#### [SOURCE MATERIAL]
○ ○ ○ ○ ○ ○ ○

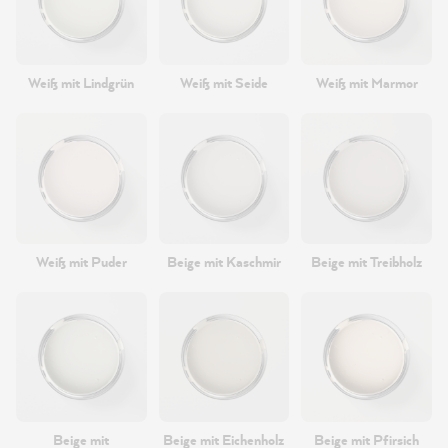
Weiß mit Lindgrün
Weiß mit Seide
Weiß mit Marmor
Weiß mit Puder
Beige mit Kaschmir
Beige mit Treibholz
Beige mit
Beige mit Eichenholz
Beige mit Pfirsich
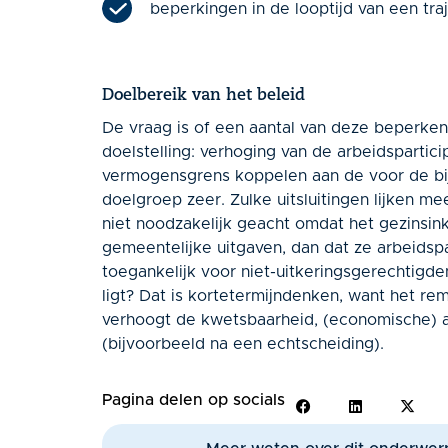
beperkingen in de looptijd van een traj
Doelbereik van het beleid
De vraag is of een aantal van deze beperken
doelstelling: verhoging van de arbeidspartic
vermogensgrens koppelen aan de voor de bij
doelgroep zeer. Zulke uitsluitingen lijken m
niet noodzakelijk geacht omdat het gezinsin
gemeentelijke uitgaven, dan dat ze arbeidsp
toegankelijk voor niet-uitkeringsgerechtigd
ligt? Dat is kortetermijndenken, want het re
verhoogt de kwetsbaarheid, (economische) af
(bijvoorbeeld na een echtscheiding).
Pagina delen op socials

○ ○ ○ ○ ○ ○ ○

#### [TASK DETAILS]
Transcribe exactly the lines that run from the first line of the records above through the line with "gemeentelijke uitgaven, dan dat ze arbeidsp", and include both of those lines; pictures stay out.

#### [SOLUTION TO THIS EXERCISE]
Weiß mit Lindgrün
Weiß mit Seide
Weiß mit Marmor
Weiß mit Puder
Beige mit Kaschmir
Beige mit Treibholz
Beige mit
Beige mit Eichenholz
Beige mit Pfirsich
beperkingen in de looptijd van een traj
Doelbereik van het beleid
De vraag is of een aantal van deze beperken
doelstelling: verhoging van de arbeidspartic
vermogensgrens koppelen aan de voor de bij
doelgroep zeer. Zulke uitsluitingen lijken m
niet noodzakelijk geacht omdat het gezinsin
gemeentelijke uitgaven, dan dat ze arbeidsp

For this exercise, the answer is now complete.